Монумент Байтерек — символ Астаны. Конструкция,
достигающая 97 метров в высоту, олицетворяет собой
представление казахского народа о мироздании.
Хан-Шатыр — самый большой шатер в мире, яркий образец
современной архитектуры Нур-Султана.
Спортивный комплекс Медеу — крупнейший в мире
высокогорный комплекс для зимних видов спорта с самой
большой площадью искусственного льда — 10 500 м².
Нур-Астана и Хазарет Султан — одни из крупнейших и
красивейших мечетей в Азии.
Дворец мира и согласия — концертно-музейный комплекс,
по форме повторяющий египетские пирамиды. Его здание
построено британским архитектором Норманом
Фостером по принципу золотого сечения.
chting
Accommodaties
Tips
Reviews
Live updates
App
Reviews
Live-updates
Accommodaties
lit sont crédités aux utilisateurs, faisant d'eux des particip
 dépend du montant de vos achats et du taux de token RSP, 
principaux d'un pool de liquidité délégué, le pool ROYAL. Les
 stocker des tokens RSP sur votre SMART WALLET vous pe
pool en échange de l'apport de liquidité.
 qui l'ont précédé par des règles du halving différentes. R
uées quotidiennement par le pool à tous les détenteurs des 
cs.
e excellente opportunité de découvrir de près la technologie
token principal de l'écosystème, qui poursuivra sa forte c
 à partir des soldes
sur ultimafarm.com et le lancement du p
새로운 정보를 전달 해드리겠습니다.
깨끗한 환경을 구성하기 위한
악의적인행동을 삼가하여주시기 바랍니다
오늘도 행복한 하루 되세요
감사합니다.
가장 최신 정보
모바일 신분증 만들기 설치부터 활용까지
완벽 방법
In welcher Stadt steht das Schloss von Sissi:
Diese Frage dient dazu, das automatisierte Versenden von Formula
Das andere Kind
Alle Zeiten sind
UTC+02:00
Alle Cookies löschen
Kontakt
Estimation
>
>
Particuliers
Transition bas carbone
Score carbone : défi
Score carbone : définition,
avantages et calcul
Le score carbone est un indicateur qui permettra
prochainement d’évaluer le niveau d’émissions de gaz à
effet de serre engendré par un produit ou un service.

::::::::::

▸ **Exercise description**: The required result is an exact repeat of the records above from the line containing "современной архитектуры Нур-Султана." to their final line.

▸ **Answer to this task**:
современной архитектуры Нур-Султана.
Спортивный комплекс Медеу — крупнейший в мире
высокогорный комплекс для зимних видов спорта с самой
большой площадью искусственного льда — 10 500 м².
Нур-Астана и Хазарет Султан — одни из крупнейших и
красивейших мечетей в Азии.
Дворец мира и согласия — концертно-музейный комплекс,
по форме повторяющий египетские пирамиды. Его здание
построено британским архитектором Норманом
Фостером по принципу золотого сечения.
chting
Accommodaties
Tips
Reviews
Live updates
App
Reviews
Live-updates
Accommodaties
lit sont crédités aux utilisateurs, faisant d'eux des particip
 dépend du montant de vos achats et du taux de token RSP, 
principaux d'un pool de liquidité délégué, le pool ROYAL. Les
 stocker des tokens RSP sur votre SMART WALLET vous pe
pool en échange de l'apport de liquidité.
 qui l'ont précédé par des règles du halving différentes. R
uées quotidiennement par le pool à tous les détenteurs des 
cs.
e excellente opportunité de découvrir de près la technologie
token principal de l'écosystème, qui poursuivra sa forte c
 à partir des soldes
sur ultimafarm.com et le lancement du p
새로운 정보를 전달 해드리겠습니다.
깨끗한 환경을 구성하기 위한
악의적인행동을 삼가하여주시기 바랍니다
오늘도 행복한 하루 되세요
감사합니다.
가장 최신 정보
모바일 신분증 만들기 설치부터 활용까지
완벽 방법
In welcher Stadt steht das Schloss von Sissi:
Diese Frage dient dazu, das automatisierte Versenden von Formula
Das andere Kind
Alle Zeiten sind
UTC+02:00
Alle Cookies löschen
Kontakt
Estimation
>
>
Particuliers
Transition bas carbone
Score carbone : défi
Score carbone : définition,
avantages et calcul
Le score carbone est un indicateur qui permettra
prochainement d’évaluer le niveau d’émissions de gaz à
effet de serre engendré par un produit ou un service.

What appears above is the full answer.